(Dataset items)
● ● ● ●
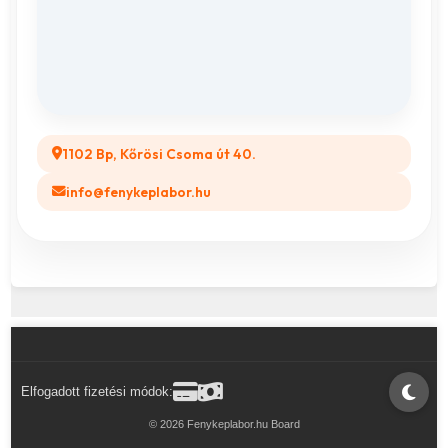
ÁSZF
Összes ajándéktárgy
GYIK
Legyél a Partnerünk! (B2B)
1102 Bp, Kőrösi Csoma út 40.
info@fenykeplabor.hu
Elfogadott fizetési módok:
© 2026 Fenykeplabor.hu Board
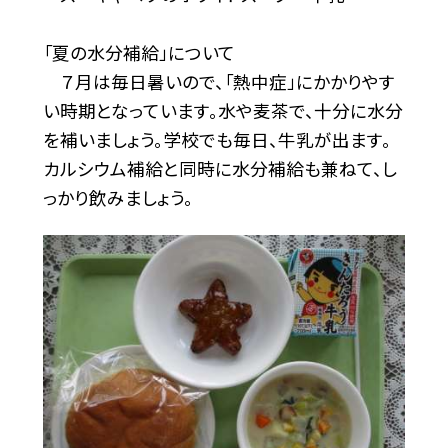
「夏の水分補給」について
７月は毎日暑いので、「熱中症」にかかりやす
い時期となっています。水や麦茶で、十分に水分
を補いましょう。学校でも毎日、牛乳が出ます。
カルシウム補給と同時に水分補給も兼ねて、し
っかり飲みましょう。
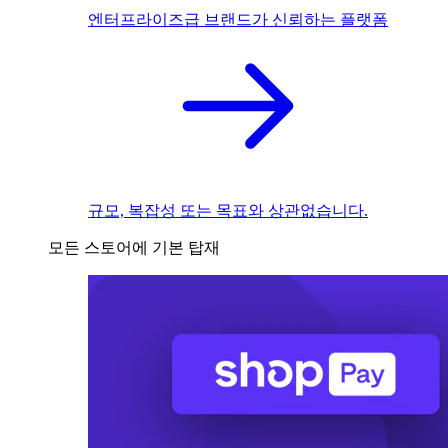
엔터프라이즈급 브랜드가 신뢰하는 플랫폼
규모, 복잡성 또는 목표와 상관없습니다.
모든 스토어에 기본 탑재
● ● ● ●
- [AIM OF THE TASK] Copy all of the entries verbatim, leaving out any pictures they contain.

- [FINAL ANSWER]
ÁSZF
Összes ajándéktárgy
GYIK
Legyél a Partnerünk! (B2B)
1102 Bp, Kőrösi Csoma út 40.
info@fenykeplabor.hu
Elfogadott fizetési módok:
© 2026 Fenykeplabor.hu Board
「夏の水分補給」について
７月は毎日暑いので、「熱中症」にかかりやす
い時期となっています。水や麦茶で、十分に水分
を補いましょう。学校でも毎日、牛乳が出ます。
カルシウム補給と同時に水分補給も兼ねて、し
っかり飲みましょう。
엔터프라이즈급 브랜드가 신뢰하는 플랫폼
규모, 복잡성 또는 목표와 상관없습니다.
모든 스토어에 기본 탑재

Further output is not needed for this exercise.